V-ATPase C1 Il plasmide di attivazione CRISPR (h) fornisce un approccio mirato e non distruttivo per sovraregolare l'espressione endogena di ATP6V1C1 senza alterare la sequenza di DNA sottostante.
V-ATPase C1 Il plasmide di attivazione CRISPR (h) è un sistema SAM (mediatore di attivazione sinergico) a tre plasmidi progettato per la sovraregolazione trascrizionale altamente efficiente e sito-specifica del locus ATP6V1C1 nelle linee cellulari umane. Il sistema è costruito attorno a una Cas9 cataliticamente inattiva (dCas9) che porta due mutazioni inattivanti (D10A e N863A) che eliminano l'attività nucleasica preservando al contempo il legame con il DNA. Questa dCas9 è fusa con VP64, un potente attivatore trascrizionale, ed è coespressa con un gene di resistenza alla blasticidina per la selezione. Il secondo plasmide codifica la proteina di fusione MS2-p65-HSF1, un complesso attivatore secondario che agisce in sinergia con dCas9-VP64, insieme a un gene di resistenza all'igromicina. Il terzo plasmide codifica un sgRNA specifico per il bersaglio di 20 nt fuso a due aptameri di RNA MS2 che reclutano il complesso MS2-p65-HSF1 nel sito di attivazione, accompagnato da un gene di resistenza alla puromicina. I tre plasmidi vengono somministrati in un rapporto di massa 1:1:1 per un'espressione bilanciata di tutti i componenti del sistema.

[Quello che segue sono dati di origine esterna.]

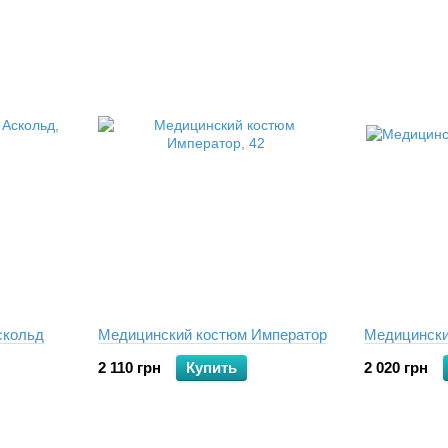
скольд
Медицинский костюм Император
Медицински
2 110 грн
Купить
2 020 грн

Una volta assemblato nel locus bersaglio, il complesso SAM si lega a circa 200 bp a monte del sito di inizio della trascrizione ATP6V1C1, dove VP64, p65 e HSF1 agiscono in modo concertato per reclutare il machinery trascrizionale e guidare la sovraregolazione dell'espressione endogena di V-ATPase C1. A differenza della Cas9 con attività nucleasica, dCas9 non introduce rotture a doppio filamento né modifica la sequenza genomica, preservando il locus ATP6V1C1 nativo e consentendo lo studio delle risposte trascrizionali dipendenti da V-ATPase C1 nel locus endogeno, rendendolo uno strumento prezioso per studi funzionali, l'identificazione di geni bersaglio e la modellizzazione del ripristino della via V-ATPase C1 nelle cellule tumorali con espressione di ATP6V1C1 silenziata o ridotta.
Solo per uso di ricerca. Non destinato a uso diagnostico o terapeutico.